Health boards fail to plan their budgets, report claims
- Published
Local health boards across Wales are failing to plan their budgets effectively, a report claims.
The assembly's public accounts committee says it found some health boards start the financial year without a plan to break even.
Others produce savings targets without a realistic strategy to achieve them.
Controversial changes to health services are being proposed across Wales with campaigners in north Wales considering a legal challenge.
The committee is calling on the Welsh government to produce a break-even budget at the beginning of each financial year supported by robust and comprehensive savings plans.
'Flexibility'
It also recommends a change in the law to allow NHS organisations to make more effective use of funding across financial years.

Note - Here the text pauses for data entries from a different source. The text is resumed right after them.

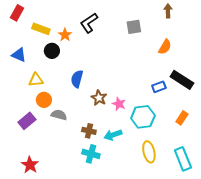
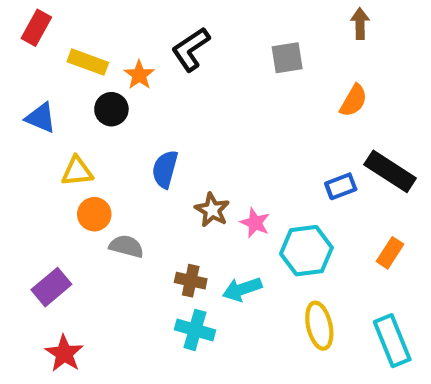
purple rectangle: (27, 121) -> (51, 287), moved

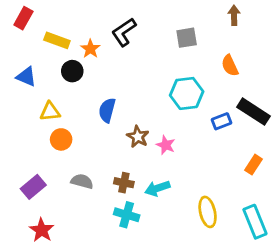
orange semicircle: (354, 101) -> (230, 66), turned 125
gray semicircle: (126, 246) -> (82, 181), moved
cyan hexagon: (306, 251) -> (187, 93), moved

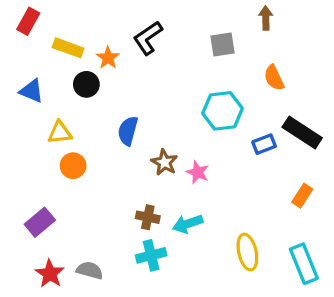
brown arrow: (234, 15) -> (266, 18), moved
gray semicircle: (82, 181) -> (90, 270), moved
cyan cross: (127, 215) -> (151, 255), turned -30

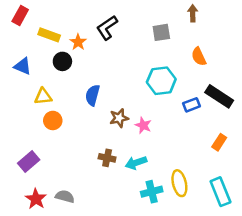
brown star: (164, 162) -> (119, 118), turned 30
cyan cross: (151, 255) -> (152, 192), moved

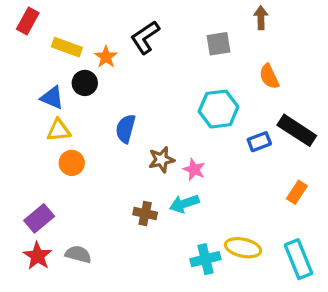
blue triangle: (23, 66) -> (52, 98), moved
cyan arrow: (136, 163) -> (184, 204), moved
yellow ellipse: (179, 183) -> (243, 248), turned -65
gray semicircle: (65, 196) -> (78, 254), moved
red star: (36, 199) -> (37, 256), moved

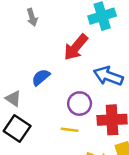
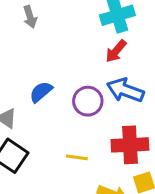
red arrow: (76, 47) -> (116, 51), moved, size x0.7
purple circle: (80, 104) -> (88, 101), moved

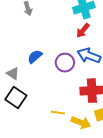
yellow line: (77, 157) -> (58, 113), moved

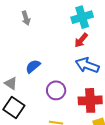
purple circle: (65, 63) -> (56, 90), moved

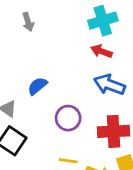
red arrow: (81, 40) -> (101, 51), turned 70

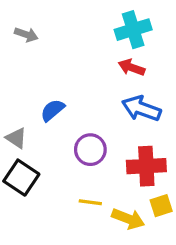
gray arrow: (28, 22) -> (26, 35), moved, turned -54

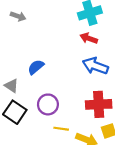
purple circle: (90, 150) -> (48, 104), moved

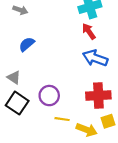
red arrow: (89, 38) -> (89, 31), turned 35
blue semicircle: (36, 67) -> (27, 44), moved

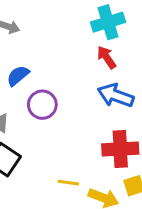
purple circle: (49, 96) -> (42, 105), moved

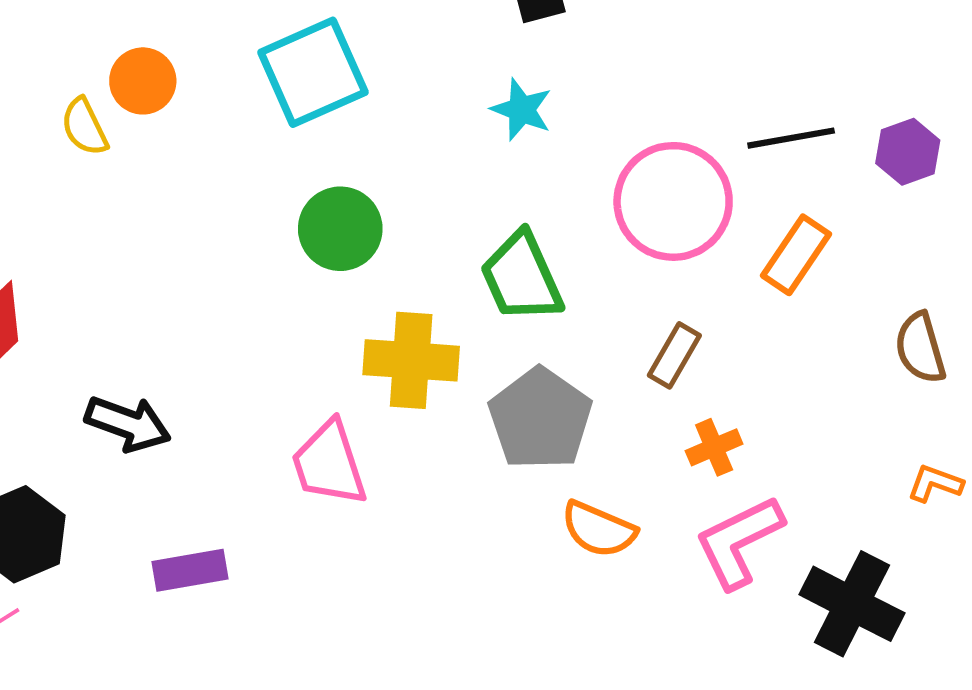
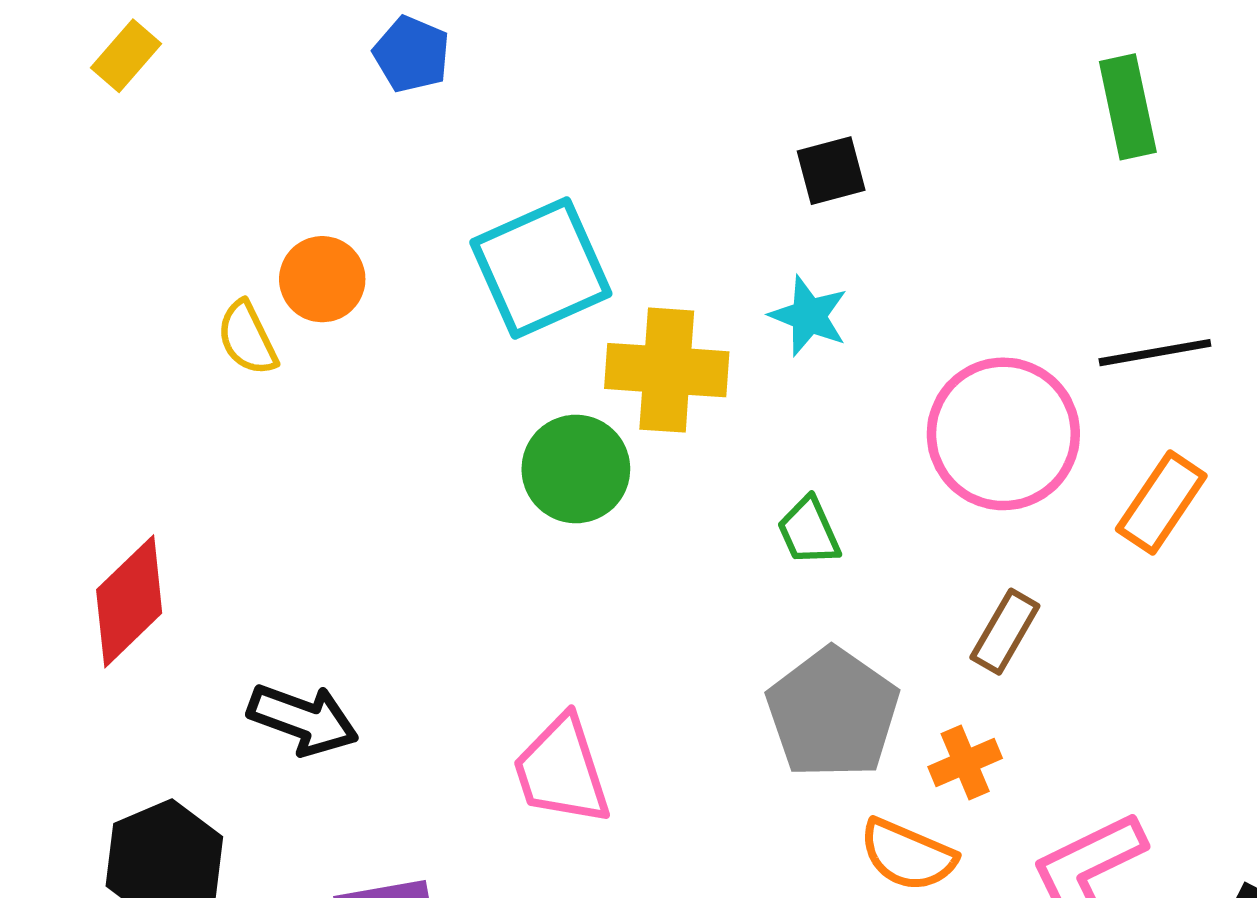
green trapezoid: (522, 277) -> (809, 531), size x0.6
yellow cross: (411, 360) -> (667, 370), moved
orange cross: (714, 447) -> (965, 763), moved

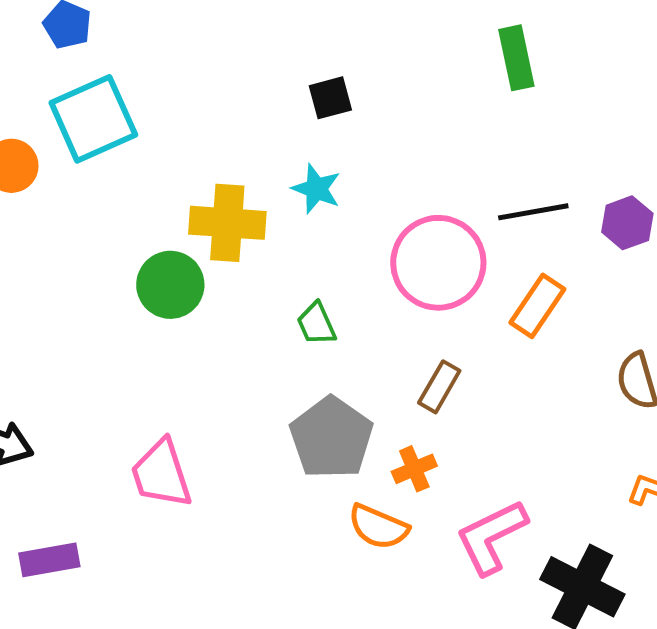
cyan square: (541, 268) -> (93, 119), moved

"The NHS in Wales is going through an unprecedented period of change at this time," said Darren Millar AM, who chairs the committee.
He said health boards are having to make difficult decisions in "balancing high quality standards of care with financial responsibility".
"The committee is concerned by some of the apparently unrealistic and over-ambitious forecasts that we have seen during the course of our inquiry.
"We urge the Welsh government to examine such proposals stringently while also allowing some flexibility for health boards to make more effective use of their funding across financial years."
First Minister Carwyn Jones has said health services would "collapse" unless hospitals were reorganised and changes to the NHS in Wales were necessary.
Wales' seven health boards are finalising reorganisation plans, many of which have sparked protests by opponents.
In north Wales campaigners are seeking legal advice with a view to forcing a judicial review into the controversial reorganisation scheme there.